Et avec le temps, nous découvrons qui étaient ces “multitudes” de l’histoire. Enseignons à nos élèves la vérité et non la fable : qui peut aujourd'hui se tenir devant des enfants et parler de Colomb découvrant l'Amérique, ou omettre les soldats sénégalais et marocains qui étaient en première ligne des tranchées pendant la Première Guerre mondiale et qui n’ont pas été soignés pour leurs blessures ; qui peut encore prétendre que les origines de la philosophie appartiennent à Socrate et à Platon. Aller au cœur de la diversité, c'est enlever le vernis simpliste de l'histoire unique, celle qui est la plus facile à avaler. Les formules sont faciles à retenir, mais ce sont souvent des simplifications excessives et parfois, elles ne sont tout simplement pas vraies.

Le Programme d'apprentissage universel (ULP) nous permet de générer nos propres compréhensions et questions universelles, ce n'est pas un carcan d'imposition et de répression. Parce que personne ne peut être heureux et vraiment atteindre son potentiel quand on lui dit simplement quoi faire. La diversité et la paix signifient la liberté, en fait des libertés multiples qui coexistent.

Cependant, les libertés multiples ne signifient pas égocentrisme cynique. La tragédie de l'économie de marché n'est pas seulement qu'elle ne s'autorégule pas et ne cherche pas l'équilibre comme les économistes classiques l'avaient prédit. Bien au contraire, elle fait des ravages, mais plus encore, elle crée une société où chacun prend soin de lui-même et ne se soucie pas de l'ensemble. Que signifie être un citoyen du monde ? Personne ne peut agir en solitude totale. Nous sommes divers-e-s et libres, mais nous devons nous soutenir les un-e-s les autres. Nous avons besoin les un-e-s des autres. Nous sommes connecté-e-s, et malgré notre diversité, nous ne faisons qu'un-e-s, comme une mosaïque composée de millions de beaux tessons de métaux précieux et de verre, scintillant sous les rayons du soleil.

La paix et la diversité signifient des systèmes qui ne sont pas structurellement répressifs mais multilatéraux. La paix au travail : autre institution suisse vitale, signifie que la direction doit travailler sereinement et respectueusement avec les membres du personnel. Nous devons travailler ensemble, dans notre organisation structurelle diversifiée, avec le rêve de paix dans nos esprits, sans petits conflits ni peur. L'Ecolint est une grande école parce qu'il y a des freins et contrepoids pour nous tous, auxquels nous devons tous rendre des comptes. Cela nous rend plus forts et plus responsables. Cela nous protège. 

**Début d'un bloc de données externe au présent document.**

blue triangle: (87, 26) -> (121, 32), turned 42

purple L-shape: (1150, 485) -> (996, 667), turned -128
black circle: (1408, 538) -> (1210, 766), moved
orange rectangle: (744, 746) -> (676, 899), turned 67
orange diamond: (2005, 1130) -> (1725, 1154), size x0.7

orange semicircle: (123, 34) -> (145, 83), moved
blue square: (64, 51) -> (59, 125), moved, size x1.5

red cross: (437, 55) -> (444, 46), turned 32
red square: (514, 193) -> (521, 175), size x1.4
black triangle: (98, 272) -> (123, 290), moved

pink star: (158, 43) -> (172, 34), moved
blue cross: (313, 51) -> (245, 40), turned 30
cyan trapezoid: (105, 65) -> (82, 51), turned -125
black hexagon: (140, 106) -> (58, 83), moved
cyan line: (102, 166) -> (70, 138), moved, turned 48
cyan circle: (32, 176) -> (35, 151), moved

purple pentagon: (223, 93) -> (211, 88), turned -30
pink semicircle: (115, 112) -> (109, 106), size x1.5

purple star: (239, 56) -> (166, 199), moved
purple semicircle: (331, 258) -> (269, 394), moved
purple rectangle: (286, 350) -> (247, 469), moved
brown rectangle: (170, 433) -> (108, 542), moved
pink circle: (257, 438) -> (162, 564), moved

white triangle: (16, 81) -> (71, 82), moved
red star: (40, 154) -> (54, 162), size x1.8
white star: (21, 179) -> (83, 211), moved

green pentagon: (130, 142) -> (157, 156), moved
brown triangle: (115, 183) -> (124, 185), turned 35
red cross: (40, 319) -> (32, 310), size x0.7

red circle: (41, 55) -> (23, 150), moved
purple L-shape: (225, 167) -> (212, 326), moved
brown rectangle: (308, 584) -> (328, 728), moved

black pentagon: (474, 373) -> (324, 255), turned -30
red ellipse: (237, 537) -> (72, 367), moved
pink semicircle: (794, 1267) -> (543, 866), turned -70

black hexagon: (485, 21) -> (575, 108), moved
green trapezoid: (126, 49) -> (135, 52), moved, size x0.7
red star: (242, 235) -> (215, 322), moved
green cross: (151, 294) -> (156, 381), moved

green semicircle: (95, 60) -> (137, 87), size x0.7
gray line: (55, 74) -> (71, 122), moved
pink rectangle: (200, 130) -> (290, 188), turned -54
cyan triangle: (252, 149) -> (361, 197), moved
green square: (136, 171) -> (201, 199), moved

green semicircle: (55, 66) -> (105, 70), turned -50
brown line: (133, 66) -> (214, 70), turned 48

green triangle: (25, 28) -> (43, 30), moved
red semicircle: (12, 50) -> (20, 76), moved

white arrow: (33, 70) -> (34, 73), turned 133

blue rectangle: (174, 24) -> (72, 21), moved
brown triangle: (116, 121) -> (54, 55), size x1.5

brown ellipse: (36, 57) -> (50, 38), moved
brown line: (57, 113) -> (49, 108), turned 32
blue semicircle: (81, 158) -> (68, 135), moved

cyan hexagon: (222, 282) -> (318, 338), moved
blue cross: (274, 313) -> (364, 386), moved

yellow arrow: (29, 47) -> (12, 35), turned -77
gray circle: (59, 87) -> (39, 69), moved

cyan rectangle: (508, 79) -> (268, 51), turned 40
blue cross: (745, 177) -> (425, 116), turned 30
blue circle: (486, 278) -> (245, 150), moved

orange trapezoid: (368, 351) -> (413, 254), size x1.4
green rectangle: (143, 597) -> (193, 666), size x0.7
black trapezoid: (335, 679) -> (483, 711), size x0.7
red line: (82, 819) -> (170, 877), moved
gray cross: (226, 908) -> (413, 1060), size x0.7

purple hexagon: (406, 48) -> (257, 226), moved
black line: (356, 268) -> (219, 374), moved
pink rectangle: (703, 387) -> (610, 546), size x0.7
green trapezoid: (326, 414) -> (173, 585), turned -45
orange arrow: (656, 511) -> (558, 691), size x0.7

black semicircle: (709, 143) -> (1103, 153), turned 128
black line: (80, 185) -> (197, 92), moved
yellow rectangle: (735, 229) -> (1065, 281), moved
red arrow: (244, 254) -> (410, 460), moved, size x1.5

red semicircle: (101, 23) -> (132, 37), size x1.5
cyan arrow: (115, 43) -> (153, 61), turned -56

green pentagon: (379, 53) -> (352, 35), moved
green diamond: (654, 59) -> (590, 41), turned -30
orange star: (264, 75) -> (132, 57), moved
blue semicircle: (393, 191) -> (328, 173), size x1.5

Chacun-e-s de nous a plusieurs identités : nos passeports, nos langues, nos cultures, nos croyances, nos orientations. Laquelle de ces identités apportez-vous au travail et pourquoi ? Laquelle de vos multiples identités célébrez-vous en tant qu'enseignant-e-s. Cette école, La Grande Boissière, est un lieu où nous faisons tou-te-s ressortir la beauté de nos identités multiples, où nous célébrons notre diversité et où chaque élève se sent en sécurité et heureux.

La paix et la diversité signifient une écoute active, et non une écoute distraite ou compétitive ; une écoute active et entière de la personne, une pratique réparatrice, une retour d'information, croire en la capacité de l'autre, avoir le courage de prendre la parole, mais le faire avec respect.

La paix implique la diversité. Une éducation à la paix est une éducation à la diversité. Malgré tous les défis auxquels nous sommes confronté-e-s, une éducation à la paix et à la diversité est une éducation à la vie. Continuons à forger, ensemble, cette vision.